Studio album by Jimmy Barnes
- Released: 12 June 1995
- Genre: Rock
- Length: 59:27
- Label: Mushroom
- Producer: Jimmy Barnes and Joe Hardy

Jimmy Barnes chronology
| Flesh and Wood (1993) | Psyclone (1995) | Barnes Hits Anthology (1996) |

Singles from Psyclone
- "Change of Heart" Released: 1 May 1995; "Come Undone" Released: 14 August 1995; "Every Beat" Released: 6 November 1995;

= Psyclone (album) =

Psyclone is the eighth studio album for Australian rock singer Jimmy Barnes.

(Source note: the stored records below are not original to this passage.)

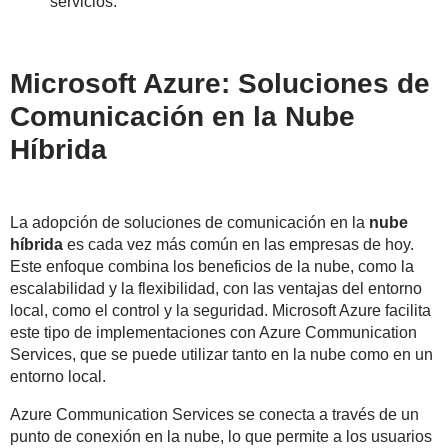
servicios.
Microsoft Azure: Soluciones de
Comunicación en la Nube
Híbrida
La adopción de soluciones de comunicación en la
nube
híbrida
es cada vez más común en las empresas de hoy.
Este enfoque combina los beneficios de la nube, como la
escalabilidad y la flexibilidad, con las ventajas del entorno
local, como el control y la seguridad. Microsoft Azure facilita
este tipo de implementaciones con Azure Communication
Services, que se puede utilizar tanto en la nube como en un
entorno local.
Azure Communication Services se conecta a través de un
punto de conexión en la nube, lo que permite a los usuarios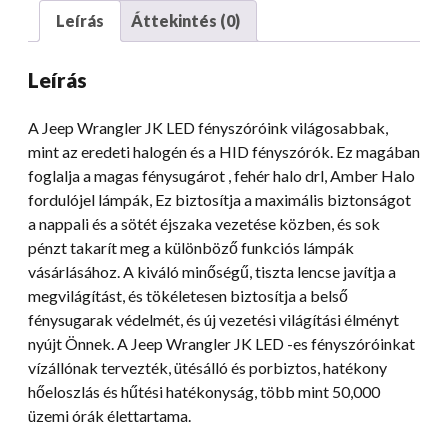
Hi-
Leírás
Áttekintés (0)
Lo
Beam
Leírás
H4
12V
A Jeep Wrangler JK LED fényszóróink világosabbak,
24
mint az eredeti halogén és a HID fényszórók. Ez magában
V
foglalja a magas fénysugárot , fehér halo drl, Amber Halo
fényszóró
fordulójel lámpák, Ez biztosítja a maximális biztonságot
halo-
a nappali és a sötét éjszaka vezetése közben, és sok
val
pénzt takarít meg a különböző funkciós lámpák
mennyiség
vásárlásához. A kiváló minőségű, tiszta lencse javítja a
megvilágítást, és tökéletesen biztosítja a belső
fénysugarak védelmét, és új vezetési világítási élményt
nyújt Önnek. A Jeep Wrangler JK LED -es fényszóróinkat
vízállónak tervezték, ütésálló és porbiztos, hatékony
hőeloszlás és hűtési hatékonyság, több mint 50,000
üzemi órák élettartama.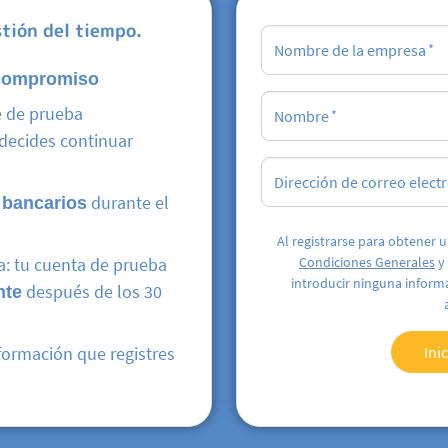
stión del tiempo.
Nombre de la empresa
compromiso
e de prueba
Nombre
 decides continuar
Dirección de correo elect
 bancarios
durante el
Al registrarse para obtener 
a: tu cuenta de prueba
Condiciones Generales
y
introducir ninguna inform
nte
después de los 30
nformación que registres
Ini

It was released in Australia by Mushroom Records on 12 June 1995 and peaked at number two on the ARIA Albums Chart.

Barnes said in 2010: "When I made Psyclone, I was at the height of my alcoholism and addiction. I was literally staring into the abyss".

==Track listing==
1. "Used to the Truth" (Jimmy Barnes, Guy Davies, Jeff Neill, Michael Hegerty) – 4:24
2. "Spend the Night" (Jimmy Barnes, Guy Davies, Jeff Neill, Michael Hegerty) – 3:52
3. "Change of Heart (Jimmy Barnes, Guy Davies, Jeff Neill, Michael Hegarty) – 5:08
4. "Every Beat" (Jimmy Barnes, Jackie Barnes, Jeff Neill) – 4:35
5. "Come Undone" (Jimmy Barnes, Diesel) – 4:55
6. "Stumbling" (Jimmy Barnes, Jeff Neill, Guy Davies, Michael Hegerty, Neil Martin) – 4:03
7. "Love and Devotion" (Jimmy Barnes, Jackie Barnes, Diesel, Guy Davies) – 4:39
8. "Mirror of Your Soul" (Jimmy Barnes, Guy Davies)– 5:39
9. "Just a Man" (Jimmy Barnes, Jeff Neill) – 3:56
10. "Fooling Yourself" (Jimmy Barnes, Jeff Neill) – 4:26
11. "Tears" (Jimmy Barnes, Guy Davies) - 4:50
12. "Going Down Alone" (Jimmy Barnes, Guy Davies, Jeff Neill, Michael Hegerty) – 5:08
13. "Because You Wanted It" (Jimmy Barnes) – 3:53

==Credits==
- Jimmy Barnes – vocals and producer
- Joe Hardy – producer and engineer
- Musicians - Jeff Neill, Michael Hegerty, Guy Davies, Neil Martin, Jimmy Barnes, Diesel, Tony Brock
- Strings - Stephanie Perin, Olivier Lechardeur, Viviane Abdekmalcek, Nicolas Galiere
- Backup Vocals – Lisa Hunt, Monica Reed-Price

==Charts==

Chart performance for Psyclone
| Chart (1995) | Peak position |
|---|---|
| Australian Albums (ARIA) | 2 |
| New Zealand Albums (RMNZ) | 38 |
| UK Albums (OCC) | 125 |

==Certifications==

Certifications for Psyclone
| Region | Certification | Certified units/sales |
| Australia (ARIA) | Platinum | 70,000^{^} |
^{^} Shipments figures based on certification alone.